Exercise ::
Determine how many lines of the material hold the string "zoeken" and reply with only that number.

[Record set]

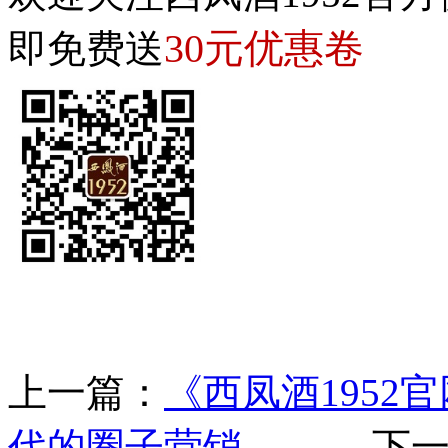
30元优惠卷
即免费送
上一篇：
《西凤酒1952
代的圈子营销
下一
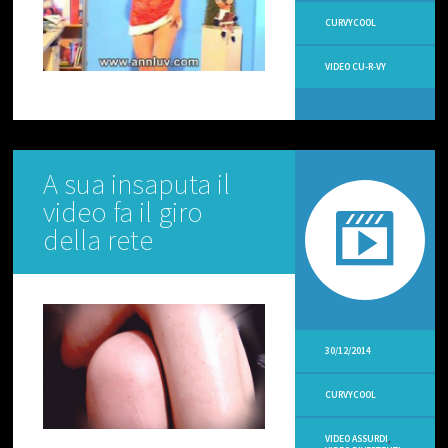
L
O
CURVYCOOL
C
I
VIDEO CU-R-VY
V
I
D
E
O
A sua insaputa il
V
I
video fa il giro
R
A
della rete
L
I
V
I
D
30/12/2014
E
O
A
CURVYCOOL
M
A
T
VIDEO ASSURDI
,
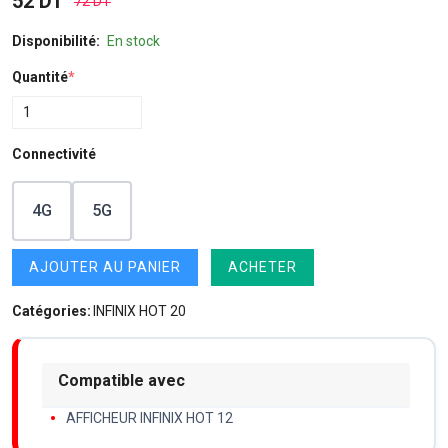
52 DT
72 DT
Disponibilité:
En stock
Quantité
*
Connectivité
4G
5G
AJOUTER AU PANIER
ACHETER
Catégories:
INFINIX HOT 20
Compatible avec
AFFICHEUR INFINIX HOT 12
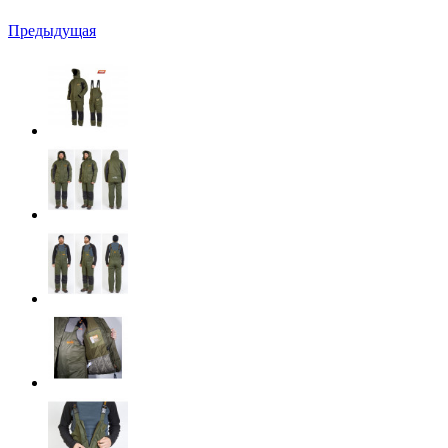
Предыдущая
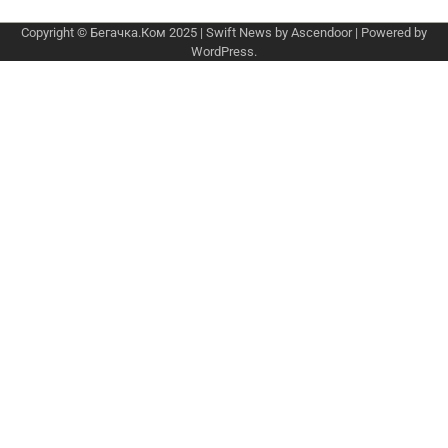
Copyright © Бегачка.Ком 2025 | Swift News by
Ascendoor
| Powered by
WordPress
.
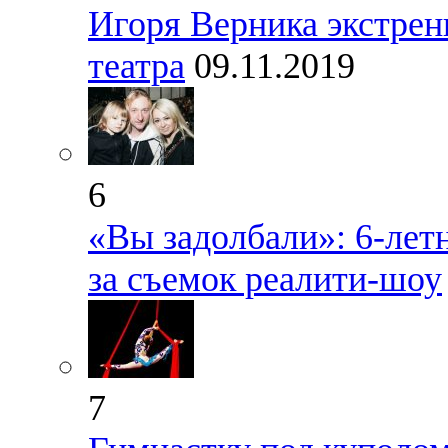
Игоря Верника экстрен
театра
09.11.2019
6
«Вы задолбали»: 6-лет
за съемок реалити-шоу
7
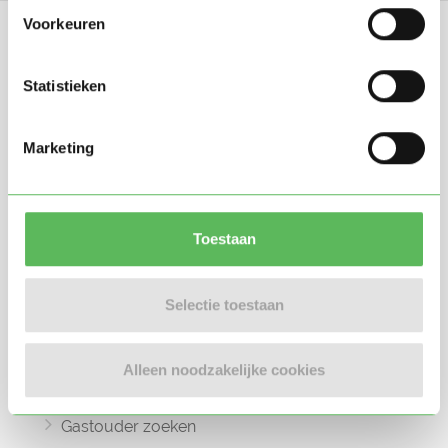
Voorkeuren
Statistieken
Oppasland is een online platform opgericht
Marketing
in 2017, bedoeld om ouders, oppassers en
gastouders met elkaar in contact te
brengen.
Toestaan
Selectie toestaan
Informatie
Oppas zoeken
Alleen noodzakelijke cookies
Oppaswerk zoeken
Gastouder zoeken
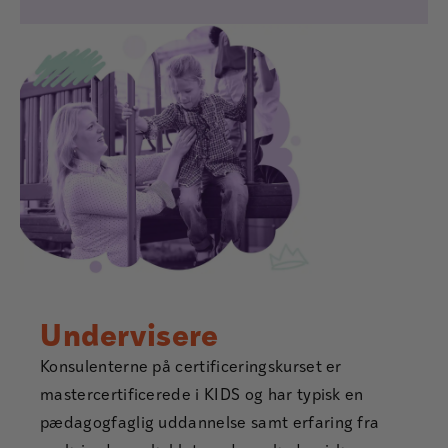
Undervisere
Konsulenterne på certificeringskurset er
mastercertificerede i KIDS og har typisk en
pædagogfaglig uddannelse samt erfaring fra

[/Record set]
[Record set]

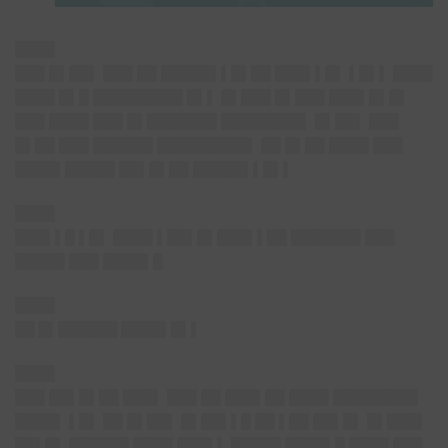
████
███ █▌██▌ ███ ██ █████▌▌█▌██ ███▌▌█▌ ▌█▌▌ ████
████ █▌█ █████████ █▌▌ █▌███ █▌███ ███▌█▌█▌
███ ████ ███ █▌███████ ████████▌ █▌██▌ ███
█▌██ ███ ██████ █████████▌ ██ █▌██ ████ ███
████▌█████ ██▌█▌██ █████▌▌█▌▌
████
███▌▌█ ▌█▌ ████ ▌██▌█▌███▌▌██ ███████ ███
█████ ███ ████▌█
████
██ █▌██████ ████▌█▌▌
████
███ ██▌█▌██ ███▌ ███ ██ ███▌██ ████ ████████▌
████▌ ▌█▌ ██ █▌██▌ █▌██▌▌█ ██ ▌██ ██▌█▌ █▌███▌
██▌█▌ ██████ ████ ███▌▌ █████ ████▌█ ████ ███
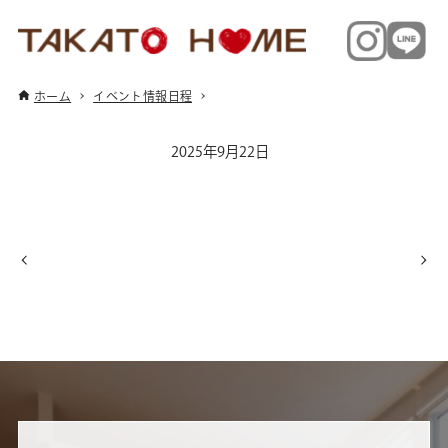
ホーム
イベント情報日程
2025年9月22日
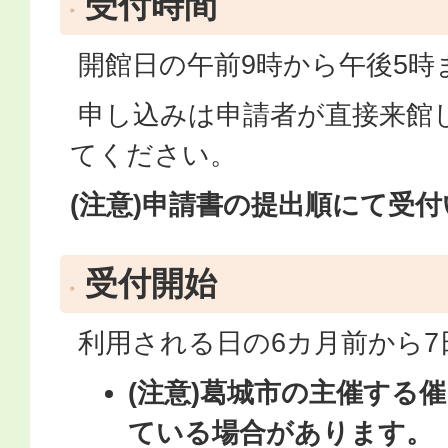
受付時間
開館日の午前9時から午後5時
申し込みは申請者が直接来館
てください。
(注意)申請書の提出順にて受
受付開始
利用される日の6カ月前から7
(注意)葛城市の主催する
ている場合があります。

[/Record set]

Task result ::
3